Introduction

In a decision rendered on 9 February 2026 [2026] SGHC 32, the Singapore High Court rejected an application to set aside the order of a SIAC tribunal terminating an arbitration because the claimant could not continue the proceedings due to sanctions. The case confirmed the tribunal’s obligation to terminate an arbitration when continuation becomes “impossible,” even where the impossibility arises from external circumstances and causes prejudice, such as the expiry of limitation periods for claims. Find below a detailed overview of the decision and the legal reasoning based on Article 32(2)(c) of the UNCITRAL Model Law.


Factual Background

The dispute originated from a contractual claim governed by English law, with the arbitration agreement requiring disputes to be resolved in Singapore under the SIAC Rules. In 2022, several countries imposed sanctions on the claimant, freezing its assets and cutting it off from international payment systems like SWIFT. As a result, the claimant was unable to pay SIAC deposits, its lawyers, or any sums awarded by the tribunal, rendering it “impossible” to progress the arbitration.

Following initial stays to address sanctions-related issues, the respondent filed for termination of the proceedings under Article 32(2)(c) of the UNCITRAL Model Law. The tribunal ultimately held that the sanctions caused impossibility, thus requiring termination and precluding further determination on the merits.

The claimant did not agree with the termination of the arbitral proceedings and challenged this decision in front of the High Court of Singapore. The High Court confirmed the order of the tribunal and reasoned as follows:


Legal Reasoning: Article 32(2)(c) UNCITRAL Model Law

The Court confirmed that Singapore law incorporates Article 32, which provides two mutually exclusive methods of terminating arbitral proceedings: by final award (Art 32(1)), or by tribunal order under Art 32(2) where continuation is “impossible.” Article 32(2)(c) mandates that a tribunal must terminate proceedings upon finding impossibility, regardless of prejudice to any party or its cause.

Key points from the Court’s reasoning:

  • The tribunal’s duty to afford natural justice in these circumstances is limited to the determination of impossibility; it does not extend to ensuring a hearing on the merits if such hearing cannot be practically conducted.
  • Article 32(2)(c) confers no discretion to weigh prejudice or causes; it turns solely on an objective finding of impossibility.
  • Impossibility may arise from reasons outside the parties’ control, such as sanctions; such external causes do not affect the requirement to terminate.
  • The right to a determination on the merits is not absolute in arbitration governed by the Model Law; procedural fairness is preserved even if sanctions prevent continuation.

Natural Justice and Procedural Fairness

The claimant submitted that its right to a determination on the merits and procedural fairness were violated, owing to the termination order.
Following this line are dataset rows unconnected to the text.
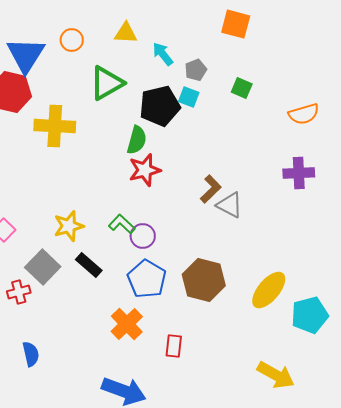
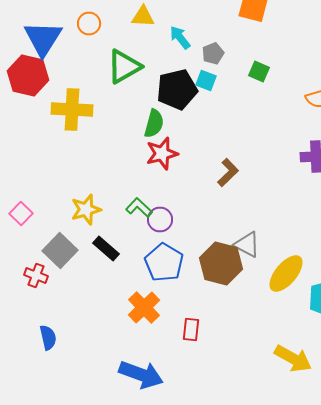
gray triangle: (230, 205) -> (247, 244), moved
red cross: (19, 292) -> (36, 276), turned 35

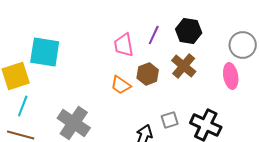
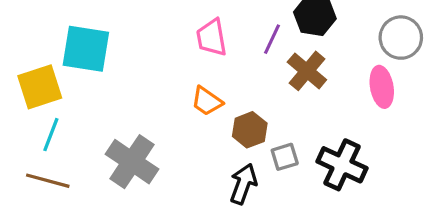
purple line: (154, 35) -> (272, 39), moved
brown hexagon: (148, 74) -> (250, 130), moved

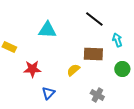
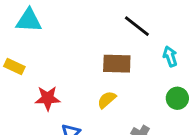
cyan triangle: (47, 30) -> (29, 20), moved
brown rectangle: (93, 54) -> (117, 64), moved

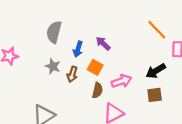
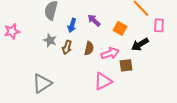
orange square: (95, 67) -> (120, 28), moved
brown semicircle: (97, 90) -> (89, 48), moved
brown square: (155, 95) -> (126, 65), moved

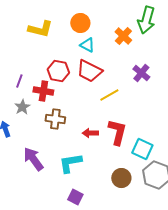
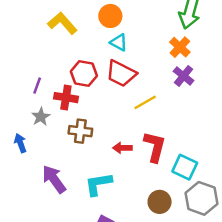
yellow L-shape: (40, 29) -> (62, 23), turned -145
orange cross: (123, 36) -> (180, 47), moved

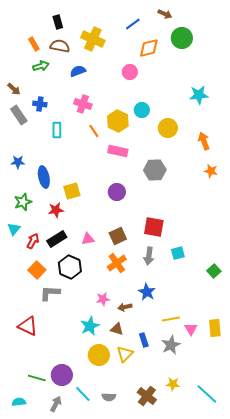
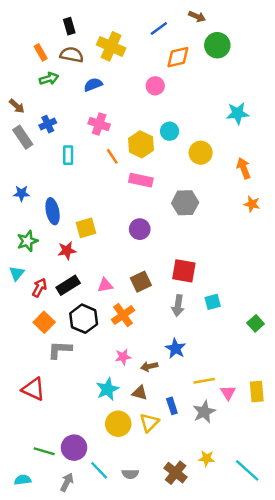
blue cross: (40, 104) -> (48, 124), turned -32
orange cross: (117, 263) -> (123, 315), moved

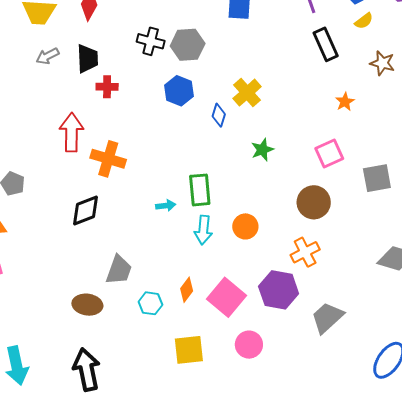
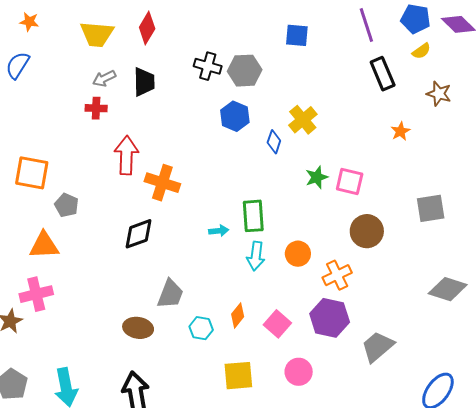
red cross: (107, 87) -> (96, 108), moved
pink square: (329, 154) -> (350, 181), moved, turned 36
orange cross: (305, 252) -> (337, 275), moved
pink square: (227, 297) -> (277, 324), size x0.7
The Court rejected this, emphasizing:

  • The claimant had ample opportunity to present its case regarding impossibility and was not denied equal treatment or a fair process.
  • The tribunal was not required to weigh the relative prejudice or causes of impossibility; its role was to determine, objectively, whether continuation was still feasible.
  • Allegations of irrationality or capriciousness were found baseless; the tribunal acted within its powers, considering the evidence and circumstances appropriately.

Conclusion

[2026] SGHC 32 affirms the tribunal’s mandatory power to terminate arbitral proceedings under Article 32(2)(c) UNCITRAL Model Law when sanctions or other circumstances make continuation impossible. The ruling redefines expectations regarding procedural rights in such situations and underscores the necessity for claimants to proactively address obstacles in pursuing claims in international arbitration.
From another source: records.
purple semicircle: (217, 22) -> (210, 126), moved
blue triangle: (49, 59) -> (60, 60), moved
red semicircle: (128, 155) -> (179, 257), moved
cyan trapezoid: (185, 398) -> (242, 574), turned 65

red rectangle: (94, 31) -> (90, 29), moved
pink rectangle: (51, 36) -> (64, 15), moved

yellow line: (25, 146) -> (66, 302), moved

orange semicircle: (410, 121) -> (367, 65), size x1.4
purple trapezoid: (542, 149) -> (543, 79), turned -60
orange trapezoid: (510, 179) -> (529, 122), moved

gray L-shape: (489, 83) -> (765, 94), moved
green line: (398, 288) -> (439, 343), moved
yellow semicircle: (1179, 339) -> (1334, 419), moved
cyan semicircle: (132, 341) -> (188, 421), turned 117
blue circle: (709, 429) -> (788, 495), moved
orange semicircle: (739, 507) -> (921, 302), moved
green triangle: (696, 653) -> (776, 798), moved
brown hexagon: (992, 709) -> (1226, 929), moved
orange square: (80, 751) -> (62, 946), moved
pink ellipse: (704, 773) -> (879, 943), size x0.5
The parties to the arbitration have been anonymised, but it seems safe to conclude that the claimant is a sanctioned Russian bank. The fact that the Singapore court confirmed the impossibility to continue arbitration due to sanctions as a reason to terminate the arbitration seems to confirm the Russian position expressed in the Lugovoy Law that proceedings outside of Russia are impossible for sanctioned Russian entities. No doubt this decision will be welcomed in the Russian legal sphere.